Docker has a longstanding bug using globs in COPY directives (i.e. COPY foo/dir/* /tmp/dir/ ). If the directory structure includes subdirectories, these subdirectories are not present in the destination [1][2]. Buildah - which is used to run builds in OCP 4.x - inherited this bug to maintain compatibility with Docker.

Imagebuilder - which is used to run multistage Dockerfile builds on OCP 3.11 - does not have this bug. Teams migrating their CI jobs from our 3.11 cluster to 4.x clusters may encounter failures if their build relies on glob copies that preserve the subdirectory structure.

The following repos (producing images with the referenced Dockerfiles) may be impacted:

openshift/cluster-etcd-operator › Dockerfile.rhel7
openshift/cluster-image-registry-operator › Dockerfile
openshift/cluster-kube-apiserver-operator › Dockerfile.rhel7
openshift/cluster-kube-controller-manager-operator › Dockerfile.rhel7
openshift/cluster-kube-scheduler-operator › Dockerfile.rhel7
openshift/cluster-logging-operator › Dockerfile
openshift/cluster-nfd-operator › Dockerfile.rhel7
openshift/cluster-samples-operator › Dockerfile.rhel7
openshift/loki › fluentd/fluent-plugin-grafana-loki/Dockerfile
openshift/must-gather › Dockerfile
openshift/must-gather › Dockerfile.rhel7
openshift/ocp-release-operator-sdk › ci/dockerfiles/ansible-e2e-hybrid.Dockerfile
openshift/ocp-release-operator-sdk › ci/dockerfiles/ansible.Dockerfile
openshift/ocs-operator › must-gather/Dockerfile
openshift/origin-aggregated-logging › curator/Dockerfile
openshift/origin-aggregated-logging › curator/Dockerfile.centos7
openshift/prometheus-operator › scripts/tooling/Dockerfile
openshift/router › images/router/haproxy/Dockerfile
openshift/router › images/router/haproxy/Dockerfile.rhel
openshift/router › images/router/nginx/Dockerfile
openshift/router › images/router/nginx/Dockerfile.rhel
openshift/svt › networking/synthetic/stac-s2i-builder-image/Dockerfile
openshift/windows-machine-config-operator › build/Dockerfile


Solution:

When possible, use simple directory copies with a trailing slash in the destination instead of globs.

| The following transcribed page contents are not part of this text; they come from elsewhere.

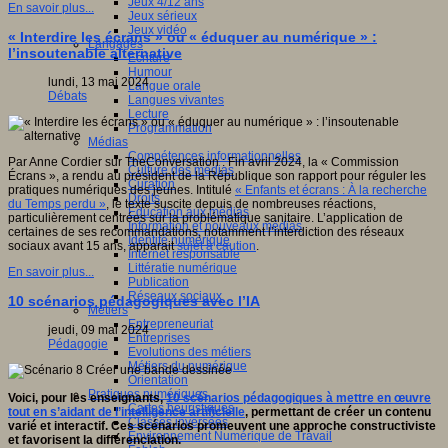
Jeux 4/12 ans
En savoir plus...
Jeux sérieux
Jeux vidéo
« Interdire les écrans » ou « éduquer au numérique » :
Langages
l’insoutenable alternative
Ecriture
Humour
lundi, 13 mai 2024
Langue orale
Débats
Langues vivantes
Lecture
Programmation
Médias
Compétences informationnelles
Par Anne Cordier sur TheConversation : Fin avril 2024, la « Commission
Culture des médias
Écrans », a rendu au président de la République son rapport pour réguler les
Curation
pratiques numériques des jeunes. Intitulé
« Enfants et écrans : À la recherche
Droits
du Temps perdu »
, le texte suscite depuis de nombreuses réactions,
Education aux médias
particulièrement centrées sur la problématique sanitaire. L’application de
Information et nouveaux médias
certaines de ses recommandations, notamment l’interdiction des réseaux
Identité numérique
sociaux avant 15 ans, apparait
sujet à caution
.
Internet responsable
Littératie numérique
En savoir plus...
Publication
Réseaux sociaux
10 scénarios pédagogiques avec l’IA
Métiers
Entrepreneuriat
jeudi, 09 mai 2024
Entreprises
Pédagogie
Evolutions des métiers
Métiers du numérique
Orientation
Pratiques numériques
Voici, pour les enseignants,
10 scénarios pédagogiques à mettre en œuvre
Cartes heuristiques
tout en s’aidant de l’intelligence artificielle
, permettant de créer un contenu
Classes inversées
varié et interactif. Ces scénarios promeuvent une approche constructiviste
Environnement Numérique de Travail
et favorisent la différenciation.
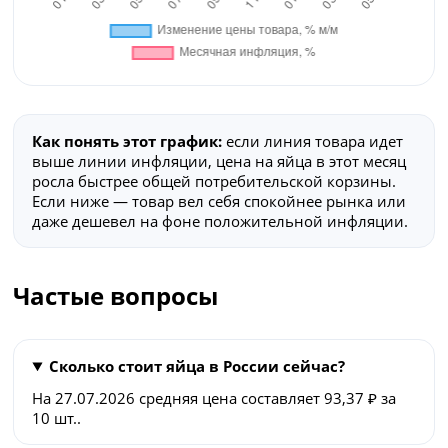
Как понять этот график:
если линия товара идет
выше линии инфляции, цена на яйца в этот месяц
росла быстрее общей потребительской корзины.
Если ниже — товар вел себя спокойнее рынка или
даже дешевел на фоне положительной инфляции.
Частые вопросы
Сколько стоит яйца в России сейчас?
На 27.07.2026 средняя цена составляет 93,37 ₽ за
10 шт..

This will copy the directory and its subdirectories to the destination.

Example:

```
COPY foo/dir /tmp/
```

will move the contents of “dir” to /tmp/dir. This may require you to update the source file structure so that the source and destination directories align.

Actions:

1. Review the Dockerfiles used to build your images if your Dockerfile is referenced above.
2. Test your Dockerfile build with a current version of Docker or buildah. If your build fails with Docker/buildah, replace glob usage with simple directory file copies.
3. Submit a PR with your changes, referencing the appropriate BZ for the version you are targeting your PR against.
4. Cherrypick your PRs to the earliest version the referenced Dockerfile was used to produce an image. Retitle your PR with the appropriate BZ and mention Ben Parees (@bparees) in your pull request.


Additional Info:

[1] https://github.com/moby/moby/issues/29211
[2] https://github.com/moby/moby/issues/15858

Comment 5 Ke Wang 2020-04-24 08:29:15 UTC
Verified with OCP build 4.4.0-0.nightly-2020-04-23-224300, Refer to the PR https://github.com/openshift/cluster-kube-apiserver-operator/pull/808, we need to check the related manifests files are deployed to specified location in the openshift-kube-apiserver-operator pod, see following verification,

$  oc rsh -n openshift-kube-apiserver-operator kube-apiserver-operator-76d44fcccb-8jxd6
sh-4.2# ls /usr/share/bootkube/manifests/*
/usr/share/bootkube/manifests/bootstrap-manifests:
kube-apiserver-pod.yaml

/usr/share/bootkube/manifests/config:
bootstrap-config-overrides.yaml

/usr/share/bootkube/manifests/manifests:
00_openshift-kube-apiserver-ns.yaml	      configmap-csr-controller-ca.yaml		      secret-kube-apiserver-to-kubelet-signer.yaml
00_openshift-kube-apiserver-operator-ns.yaml  configmap-kubelet-bootstrap-kubeconfig-ca.yaml  secret-loadbalancer-serving-signer.yaml
cluster-role-binding-kube-apiserver.yaml      configmap-sa-token-signing-certs.yaml	      secret-localhost-serving-signer.yaml
cluster-role-kube-apiserver.yaml	      secret-aggregator-client-signer.yaml	      secret-service-network-serving-signer.yaml
configmap-admin-kubeconfig-client-ca.yaml     secret-control-plane-client-signer.yaml

The required manifests are found.

Comment 7 Luke Meyer 2020-05-13 20:05:24 UTC
This should have been closed with the 4.4 GA release.